Retype the line with "para impresión o" in it, then each line after it to the end of the data, word for word.

[Data shown]

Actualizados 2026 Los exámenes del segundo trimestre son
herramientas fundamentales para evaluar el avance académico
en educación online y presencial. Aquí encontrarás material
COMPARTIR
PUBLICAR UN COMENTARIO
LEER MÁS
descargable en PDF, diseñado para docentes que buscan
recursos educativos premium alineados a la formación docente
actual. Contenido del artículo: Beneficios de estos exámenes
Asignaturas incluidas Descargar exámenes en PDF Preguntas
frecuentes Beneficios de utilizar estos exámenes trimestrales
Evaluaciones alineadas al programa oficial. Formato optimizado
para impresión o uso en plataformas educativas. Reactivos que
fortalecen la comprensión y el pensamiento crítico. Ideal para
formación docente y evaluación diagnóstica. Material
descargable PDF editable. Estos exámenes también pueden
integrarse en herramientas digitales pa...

[/Data shown]

- [Task solution]
para impresión o uso en plataformas educativas. Reactivos que
fortalecen la comprensión y el pensamiento crítico. Ideal para
formación docente y evaluación diagnóstica. Material
descargable PDF editable. Estos exámenes también pueden
integrarse en herramientas digitales pa...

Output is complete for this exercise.